Task brief: Restate word for word the lines that run from the one containing "Fenerbahçe'nin Livakovic için yüksek bir" to the last line of the data, both ends included.

Data listing:

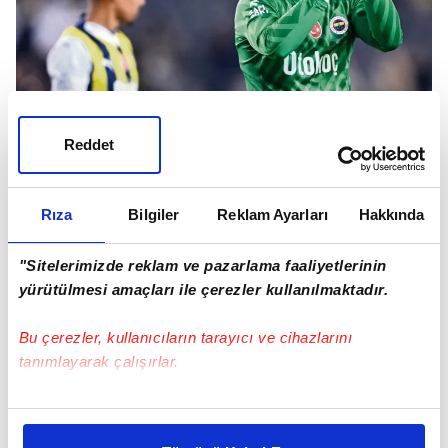
Reddet
Rıza
Bilgiler
Reklam Ayarları
Hakkında
"Sitelerimizde reklam ve pazarlama faaliyetlerinin
yürütülmesi amaçları ile çerezler kullanılmaktadır.
Haberde öne çıkan detaylardan biri,
Bu çerezler, kullanıcıların tarayıcı ve cihazlarını
Fenerbahçe'nin Livakovic için yüksek bir
tanımlayarak çalışırlar.
bonservis bedeli talep etmesi.
Bu çerezlere izin vermeniz halinde sizlere özel
kişiselleştirilmiş reklamlar sunabilir, sayfalarımızda sizlere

Response to this task:
Fenerbahçe'nin Livakovic için yüksek bir
tanımlayarak çalışırlar.
bonservis bedeli talep etmesi.
Bu çerezlere izin vermeniz halinde sizlere özel
kişiselleştirilmiş reklamlar sunabilir, sayfalarımızda sizlere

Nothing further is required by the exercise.